Filter the data for lines with the word "protection" and copy those lines.

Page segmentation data
━━━━━━

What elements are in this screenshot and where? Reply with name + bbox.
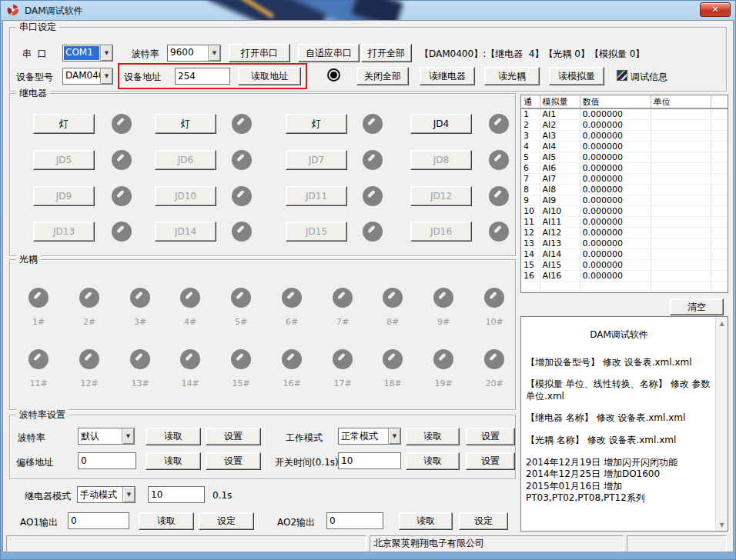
ao1-read-button[interactable]: 读取 — [139, 512, 194, 530]
analog-row[interactable]: 4AI40.000000 — [521, 142, 728, 152]
analog-row[interactable]: 10AI100.000000 — [521, 206, 728, 217]
offset-addr-input[interactable] — [78, 452, 136, 469]
serial-port-select[interactable]: COM1 ▼ — [62, 45, 113, 62]
analog-row[interactable]: 14AI140.000000 — [521, 249, 728, 260]
col-unit[interactable]: 单位 — [651, 95, 711, 108]
chevron-down-icon[interactable]: ▼ — [388, 428, 400, 444]
device-model-select[interactable]: DAM0400 ▼ — [62, 68, 113, 85]
relay-button-7[interactable]: JD7 — [286, 150, 347, 170]
work-mode-read-button[interactable]: 读取 — [406, 428, 460, 445]
relay-button-11[interactable]: JD11 — [286, 186, 347, 206]
info-scrollbar[interactable]: ▲ ▼ — [715, 317, 728, 531]
work-mode-value: 正常模式 — [339, 428, 388, 444]
relay-button-9[interactable]: JD9 — [33, 186, 95, 206]
read-opto-button[interactable]: 读光耦 — [484, 67, 540, 85]
info-line: 【继电器 名称】 修改 设备表.xml.xml — [526, 412, 712, 425]
relay-led-16 — [489, 222, 509, 242]
status-pane-company: 北京聚英翱翔电子有限公司 — [370, 535, 624, 552]
relay-group: 继电器 灯 灯 灯 JD4 JD5 JD6 JD7 JD8 JD9 JD10 J… — [9, 93, 516, 256]
chevron-down-icon[interactable]: ▼ — [122, 428, 134, 444]
work-mode-set-button[interactable]: 设置 — [466, 428, 515, 445]
analog-row[interactable]: 13AI130.000000 — [521, 238, 728, 249]
debug-info-icon[interactable] — [617, 70, 627, 81]
analog-row[interactable]: 15AI150.000000 — [521, 260, 728, 271]
device-addr-input[interactable] — [175, 68, 230, 85]
relay-mode-select[interactable]: 手动模式 ▼ — [77, 486, 135, 503]
relay-group-title: 继电器 — [16, 88, 50, 98]
relay-button-12[interactable]: JD12 — [410, 186, 472, 206]
analog-row[interactable]: 11AI110.000000 — [521, 217, 728, 228]
analog-row[interactable]: 9AI90.000000 — [521, 195, 728, 206]
switch-time-read-button[interactable]: 读取 — [406, 452, 460, 470]
relay-button-4[interactable]: JD4 — [410, 114, 472, 134]
offset-set-button[interactable]: 设置 — [206, 452, 261, 470]
status-pane-right — [627, 535, 727, 552]
clear-button[interactable]: 清空 — [670, 298, 724, 315]
relay-mode-time-input[interactable] — [148, 486, 205, 503]
offset-read-button[interactable]: 读取 — [146, 452, 201, 470]
open-all-button[interactable]: 打开全部 — [361, 44, 412, 62]
ao2-input[interactable] — [326, 512, 383, 529]
relay-button-13[interactable]: JD13 — [33, 222, 95, 242]
device-model-label: 设备型号 — [16, 71, 53, 84]
close-button[interactable]: ✕ — [700, 2, 731, 17]
relay-button-8[interactable]: JD8 — [410, 150, 472, 170]
switch-time-set-button[interactable]: 设置 — [466, 452, 515, 470]
relay-button-16[interactable]: JD16 — [410, 222, 472, 242]
scroll-down-icon[interactable]: ▼ — [716, 518, 728, 531]
relay-button-14[interactable]: JD14 — [155, 222, 216, 242]
ao1-set-button[interactable]: 设定 — [199, 512, 254, 530]
debug-info-label[interactable]: 调试信息 — [631, 71, 667, 84]
baud-select[interactable]: 9600 ▼ — [167, 45, 221, 62]
serial-port-label: 串 口 — [22, 48, 47, 61]
open-serial-button[interactable]: 打开串口 — [229, 44, 290, 62]
switch-time-input[interactable] — [338, 452, 401, 469]
relay-led-14 — [232, 222, 252, 242]
chevron-down-icon[interactable]: ▼ — [122, 487, 135, 502]
chevron-down-icon[interactable]: ▼ — [208, 45, 220, 61]
baudrate-select[interactable]: 默认 ▼ — [78, 428, 135, 445]
ao1-input[interactable] — [68, 512, 129, 529]
analog-row[interactable]: 16AI160.000000 — [521, 271, 728, 282]
adaptive-serial-button[interactable]: 自适应串口 — [298, 44, 360, 62]
titlebar-background-photo — [179, 0, 394, 20]
analog-row[interactable]: 5AI50.000000 — [521, 152, 728, 163]
opto-led — [180, 288, 200, 308]
baudrate-set-button[interactable]: 设置 — [206, 428, 261, 445]
opto-channel-13: 13# — [127, 349, 153, 388]
analog-row[interactable]: 7AI70.000000 — [521, 174, 728, 185]
read-addr-button[interactable]: 读取地址 — [238, 67, 301, 85]
ao2-read-button[interactable]: 读取 — [399, 512, 453, 530]
col-name[interactable]: 模拟量 — [540, 95, 580, 108]
col-value[interactable]: 数值 — [580, 95, 651, 108]
relay-button-10[interactable]: JD10 — [155, 186, 216, 206]
chevron-down-icon[interactable]: ▼ — [100, 68, 112, 84]
read-analog-button[interactable]: 读模拟量 — [549, 67, 604, 85]
opto-led — [333, 288, 353, 308]
relay-button-5[interactable]: JD5 — [33, 150, 95, 170]
read-relay-button[interactable]: 读继电器 — [420, 67, 475, 85]
relay-button-15[interactable]: JD15 — [286, 222, 347, 242]
baudrate-read-button[interactable]: 读取 — [146, 428, 201, 445]
status-pane-left — [6, 535, 366, 552]
relay-button-3[interactable]: 灯 — [286, 114, 347, 134]
work-mode-select[interactable]: 正常模式 ▼ — [338, 428, 401, 445]
titlebar[interactable]: DAM调试软件 ✕ — [0, 0, 736, 20]
ao2-set-button[interactable]: 设定 — [459, 512, 508, 530]
relay-button-2[interactable]: 灯 — [155, 114, 216, 134]
analog-row[interactable]: 1AI10.000000 — [521, 108, 728, 120]
relay-led-7 — [363, 150, 383, 170]
col-channel[interactable]: 通 — [521, 95, 540, 108]
scroll-up-icon[interactable]: ▲ — [716, 317, 728, 329]
analog-row[interactable]: 2AI20.000000 — [521, 120, 728, 131]
analog-table: 通 模拟量 数值 单位 1AI10.000000 2AI20.000000 3A… — [520, 95, 728, 293]
close-all-button[interactable]: 关闭全部 — [356, 67, 409, 85]
relay-button-6[interactable]: JD6 — [155, 150, 216, 170]
chevron-down-icon[interactable]: ▼ — [100, 45, 112, 61]
analog-row[interactable]: 8AI80.000000 — [521, 185, 728, 195]
relay-button-1[interactable]: 灯 — [33, 114, 95, 134]
analog-row[interactable]: 12AI120.000000 — [521, 228, 728, 238]
opto-led — [130, 349, 150, 369]
analog-row[interactable]: 3AI30.000000 — [521, 131, 728, 142]
analog-row[interactable]: 6AI60.000000 — [521, 163, 728, 174]
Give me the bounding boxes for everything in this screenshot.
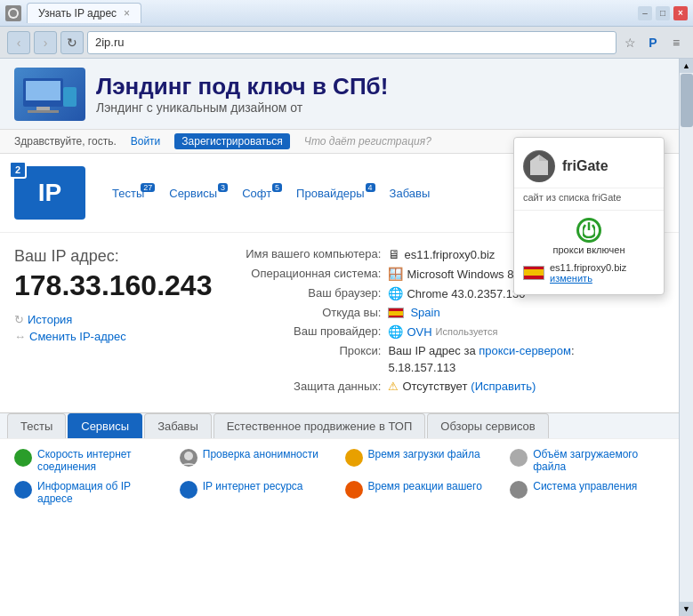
service-mgmt-link[interactable]: Система управления [533, 480, 637, 492]
label-proxy: Прокси: [230, 344, 381, 357]
service-anon: Проверка анонимности [180, 448, 334, 473]
forward-button[interactable]: › [34, 31, 57, 54]
service-speed-link[interactable]: Скорость интернет соединения [37, 448, 169, 473]
register-info-link[interactable]: Что даёт регистрация? [304, 135, 431, 148]
bookmark-icon[interactable]: ☆ [620, 33, 640, 52]
label-hostname: Имя вашего компьютера: [230, 247, 381, 260]
frigate-flag-row: es11.friproxy0.biz изменить [514, 259, 664, 287]
address-bar[interactable]: 2ip.ru [87, 31, 616, 54]
fix-link[interactable]: (Исправить) [471, 380, 536, 393]
service-icon-mgmt [510, 481, 528, 499]
service-icon-anon [180, 449, 197, 467]
info-row-protection: Защита данных: ⚠ Отсутствует (Исправить) [230, 380, 665, 393]
svg-point-9 [184, 452, 193, 460]
nav-tests[interactable]: 27 Тесты [100, 180, 157, 207]
spain-flag-icon [523, 266, 544, 280]
service-filesize: Объём загружаемого файла [510, 448, 665, 473]
ovh-link[interactable]: OVH [407, 325, 431, 339]
tab-seo[interactable]: Естественное продвижение в ТОП [214, 413, 425, 438]
frigate-power: прокси включен [514, 214, 664, 259]
service-ipinfo-link[interactable]: Информация об IP адресе [37, 480, 169, 505]
proxy-server-link[interactable]: прокси-сервером [479, 344, 571, 357]
scroll-down-arrow[interactable]: ▼ [680, 602, 694, 616]
label-protection: Защита данных: [230, 380, 381, 393]
service-filesize-link[interactable]: Объём загружаемого файла [533, 448, 665, 473]
banner-subtitle: Лэндинг с уникальным дизайном от [96, 100, 388, 115]
info-row-location: Откуда вы: Spain [230, 306, 665, 319]
value-protection: ⚠ Отсутствует (Исправить) [388, 380, 536, 393]
left-panel: Ваш IP адрес: 178.33.160.243 ↻ История ↔… [14, 247, 212, 398]
service-ping-link[interactable]: Время реакции вашего [368, 480, 482, 492]
bottom-tabs: Тесты Сервисы Забавы Естественное продви… [0, 412, 679, 438]
svg-rect-6 [63, 87, 77, 107]
power-circle[interactable] [576, 218, 601, 243]
change-ip-link[interactable]: ↔ Сменить IP-адрес [14, 330, 212, 343]
value-browser: 🌐 Chrome 43.0.2357.130 [388, 286, 525, 300]
service-icon-ping [345, 481, 363, 499]
service-ping: Время реакции вашего [345, 480, 500, 505]
tab-tests[interactable]: Тесты [7, 413, 66, 438]
service-icon-ipresource [180, 481, 197, 499]
tab-services[interactable]: Сервисы [68, 413, 142, 438]
spain-flag-small [388, 308, 404, 318]
scroll-thumb[interactable] [681, 74, 693, 127]
tab-reviews[interactable]: Обзоры сервисов [427, 413, 548, 438]
frigate-proxy-text: es11.friproxy0.biz [550, 262, 626, 273]
p-icon[interactable]: P [643, 33, 663, 52]
close-button[interactable]: × [673, 6, 688, 20]
menu-icon[interactable]: ≡ [666, 33, 686, 52]
svg-point-1 [10, 10, 17, 17]
nav-services-label: Сервисы [169, 187, 217, 200]
browser-icon [5, 5, 21, 21]
tab-close-btn[interactable]: × [124, 7, 130, 20]
nav-providers[interactable]: 4 Провайдеры [284, 180, 376, 207]
service-loadtime-link[interactable]: Время загрузки файла [368, 448, 480, 460]
minimize-button[interactable]: – [638, 6, 652, 20]
frigate-change-link[interactable]: изменить [550, 273, 626, 284]
tab-fun[interactable]: Забавы [144, 413, 212, 438]
titlebar: Узнать IP адрес × – □ × [0, 0, 693, 27]
page-content: Лэндинг под ключ в СПб! Лэндинг с уникал… [0, 59, 679, 616]
login-link[interactable]: Войти [131, 135, 161, 148]
service-speed: Скорость интернет соединения [14, 448, 169, 473]
service-loadtime: Время загрузки файла [345, 448, 500, 473]
service-grid: Скорость интернет соединения Проверка ан… [0, 438, 679, 514]
address-text: 2ip.ru [95, 36, 608, 49]
spain-link[interactable]: Spain [410, 306, 439, 319]
frigate-name: friGate [562, 158, 608, 174]
nav-services[interactable]: 3 Сервисы [157, 180, 230, 207]
ad-banner: Лэндинг под ключ в СПб! Лэндинг с уникал… [0, 59, 679, 130]
protection-status: Отсутствует [402, 380, 467, 393]
maximize-button[interactable]: □ [656, 6, 670, 20]
back-button[interactable]: ‹ [7, 31, 30, 54]
service-icon-loadtime [345, 449, 363, 467]
nav-tests-label: Тесты [112, 187, 144, 200]
service-ipinfo: Информация об IP адресе [14, 480, 169, 505]
scroll-up-arrow[interactable]: ▲ [680, 59, 694, 73]
ip-logo-text: IP [38, 179, 61, 207]
nav-fun[interactable]: Забавы [377, 180, 443, 207]
value-hostname: 🖥 es11.friproxy0.biz [388, 247, 495, 261]
history-link[interactable]: ↻ История [14, 313, 212, 326]
register-link[interactable]: Зарегистрироваться [174, 133, 289, 149]
service-ipresource-link[interactable]: IP интернет ресурса [203, 480, 303, 492]
value-location: Spain [388, 306, 439, 319]
browser-tab[interactable]: Узнать IP адрес × [27, 3, 141, 23]
service-icon-filesize [510, 449, 528, 467]
scroll-track [680, 73, 693, 602]
nav-soft[interactable]: 5 Софт [230, 180, 284, 207]
info-row-provider: Ваш провайдер: 🌐 OVH Используется [230, 324, 665, 339]
logo-nav: 27 Тесты 3 Сервисы 5 Софт 4 Провайдеры [100, 154, 442, 232]
frigate-enabled-label: прокси включен [553, 244, 625, 255]
frigate-logo [523, 150, 555, 182]
chrome-icon: 🌐 [388, 286, 403, 300]
service-icon-speed [14, 449, 32, 467]
change-icon: ↔ [14, 330, 26, 343]
refresh-button[interactable]: ↻ [60, 31, 84, 54]
frigate-popup: friGate сайт из списка friGate прокси вк… [513, 137, 665, 295]
proxy-ip: 5.18.157.113 [388, 361, 455, 374]
service-anon-link[interactable]: Проверка анонимности [203, 448, 318, 460]
scrollbar[interactable]: ▲ ▼ [679, 59, 693, 616]
nav-providers-label: Провайдеры [296, 187, 364, 200]
svg-rect-5 [28, 110, 59, 113]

━━━━━━

(Task answer):
info-row-protection: Защита данных: ⚠ Отсутствует (Исправить) [230, 380, 665, 393]
label-protection: Защита данных: [230, 380, 381, 393]
value-protection: ⚠ Отсутствует (Исправить) [388, 380, 536, 393]
protection-status: Отсутствует [402, 380, 467, 393]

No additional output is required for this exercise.